Inducible nitric oxide synthase (iNOS) and
cyclooxygenase-2 (COX-2) have been implicated in chronic inflammatory conditions and
carcinogenesis. However, little is known about the
biological significance of iNOS and COX-2 in
cholangiocarcinoma or its precursors or metastatic lesions. We examined iNOS and COX-2 immunohisotochemical expression in 40 biliary intraepithelial
neoplasias, 134 primary
intrahepatic cholangiocarcinoma cases, and 27 metastatic lymph nodes and analyzed the correlations with grade of atypia of biliary intraepithelial
neoplasia, clinicopathological factors and outcomes of
intrahepatic cholangiocarcinoma. iNOS and COX-2 expression was highly expressed in reactive epithelium and biliary intraepithelial
neoplasia. In
intrahepatic cholangiocarcinoma, lymphatic invasion and
lymph node metastasis were significantly correlated with negative iNOS expression (P = .0002, P = .0324, respectively) and positive COX-2 expression (P = .0012, P = .0063, respectively).
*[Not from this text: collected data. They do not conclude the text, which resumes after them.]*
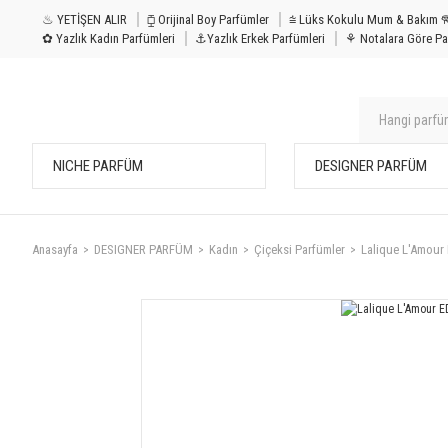
♨ YETİŞEN ALIR
⧮ Orijinal Boy Parfümler
⩭ Lüks Kokulu Mu
✿ Yazlık Kadın Parfümleri
⚓Yazlık Erkek Parfümleri
⚘ Notalara Göre Pa
NICHE PARFÜM
DESIGNER PARFÜM
Anasayfa
DESIGNER PARFÜM
Kadın
Çiçeksi Parfümler
Lalique L'Amour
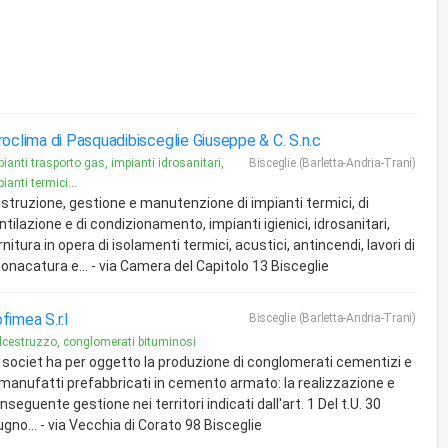
roclima di Pasquadibisceglie Giuseppe & C. S.n.c
ianti trasporto gas, impianti idrosanitari,
Bisceglie (Barletta-Andria-Trani)
ianti termici...
struzione, gestione e manutenzione di impianti termici, di
ntilazione e di condizionamento, impianti igienici, idrosanitari,
rnitura in opera di isolamenti termici, acustici, antincendi, lavori di
tonacatura e... - via Camera del Capitolo 13 Bisceglie
fimea S.r.l
Bisceglie (Barletta-Andria-Trani)
lcestruzzo, conglomerati bituminosi
 societ ha per oggetto la produzione di conglomerati cementizi e
 manufatti prefabbricati in cemento armato: la realizzazione e
nseguente gestione nei territori indicati dall'art. 1 Del t.U. 30
ugno... - via Vecchia di Corato 98 Bisceglie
Vascular endothelial growth factor-C expression was associated with COX-2 expression (P = .0053), but not with iNOS expression. COX-2 expression in primary
intrahepatic cholangiocarcinoma was higher than that in metastatic lymph nodes (P < .0001). COX-2-positive expression indicated a poor
intrahepatic cholangiocarcinoma outcome (P = .0273). This study indicates that iNOS and COX-2 may play roles in
carcinogenesis via biliary intraepithelial
neoplasia, but play different roles in
metastasis of
intrahepatic cholangiocarcinoma. COX-2 may participate in a higher lymphatic invasion and
metastasis via the
vascular endothelial growth factor-C pathway.